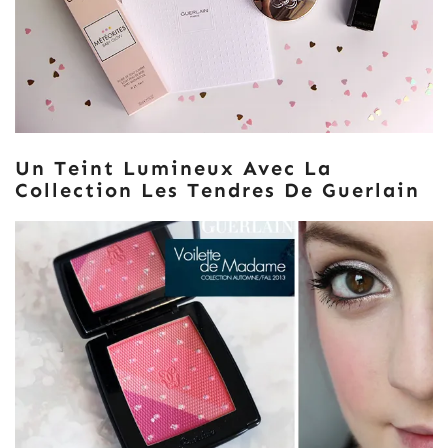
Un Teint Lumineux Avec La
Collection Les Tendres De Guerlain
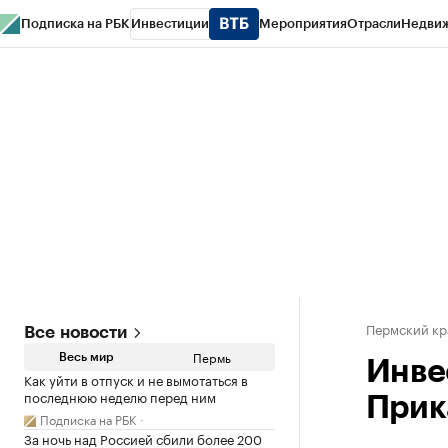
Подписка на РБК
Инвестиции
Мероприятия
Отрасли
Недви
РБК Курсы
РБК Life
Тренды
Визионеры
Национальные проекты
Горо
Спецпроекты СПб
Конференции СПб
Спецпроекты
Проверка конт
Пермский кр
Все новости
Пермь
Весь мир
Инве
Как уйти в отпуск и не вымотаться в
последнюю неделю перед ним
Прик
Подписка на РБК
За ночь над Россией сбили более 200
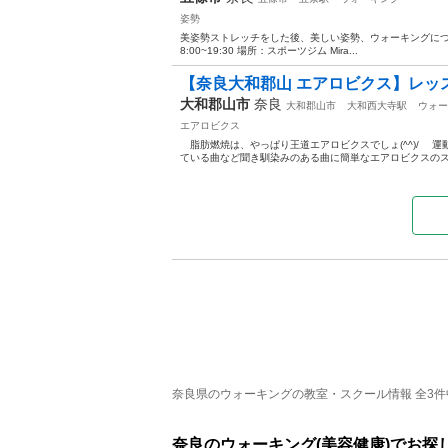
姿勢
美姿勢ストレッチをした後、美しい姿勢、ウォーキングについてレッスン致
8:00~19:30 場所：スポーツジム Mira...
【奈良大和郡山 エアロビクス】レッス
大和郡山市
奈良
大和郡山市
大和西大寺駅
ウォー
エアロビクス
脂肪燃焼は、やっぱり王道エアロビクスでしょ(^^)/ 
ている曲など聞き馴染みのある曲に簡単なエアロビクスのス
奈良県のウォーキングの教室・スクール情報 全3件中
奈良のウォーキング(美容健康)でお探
* * *
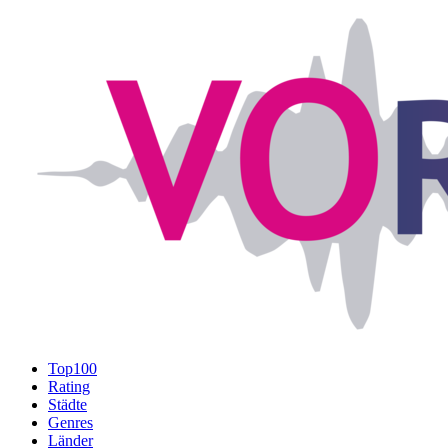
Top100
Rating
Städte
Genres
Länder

• _Exercise description_
Give again the lines of the listing above that run from the one with "Un Teint Lumineux Avec La" up to and including the one with "奈良のウォーキング(美容健康)でお探". Keep them exact and omit the pictures.

• _Response to the exercise_
Un Teint Lumineux Avec La
Collection Les Tendres De Guerlain
Подписка на РБК
Инвестиции
Мероприятия
Отрасли
Недви
РБК Курсы
РБК Life
Тренды
Визионеры
Национальные проекты
Горо
Спецпроекты СПб
Конференции СПб
Спецпроекты
Проверка конт
Пермский кр
Все новости
Пермь
Весь мир
Инве
Как уйти в отпуск и не вымотаться в
последнюю неделю перед ним
Прик
Подписка на РБК
За ночь над Россией сбили более 200
姿勢
美姿勢ストレッチをした後、美しい姿勢、ウォーキングについてレッスン致
8:00~19:30 場所：スポーツジム Mira...
【奈良大和郡山 エアロビクス】レッス
大和郡山市
奈良
大和郡山市
大和西大寺駅
ウォー
エアロビクス
脂肪燃焼は、やっぱり王道エアロビクスでしょ(^^)/ 
ている曲など聞き馴染みのある曲に簡単なエアロビクスのス
奈良県のウォーキングの教室・スクール情報 全3件中
奈良のウォーキング(美容健康)でお探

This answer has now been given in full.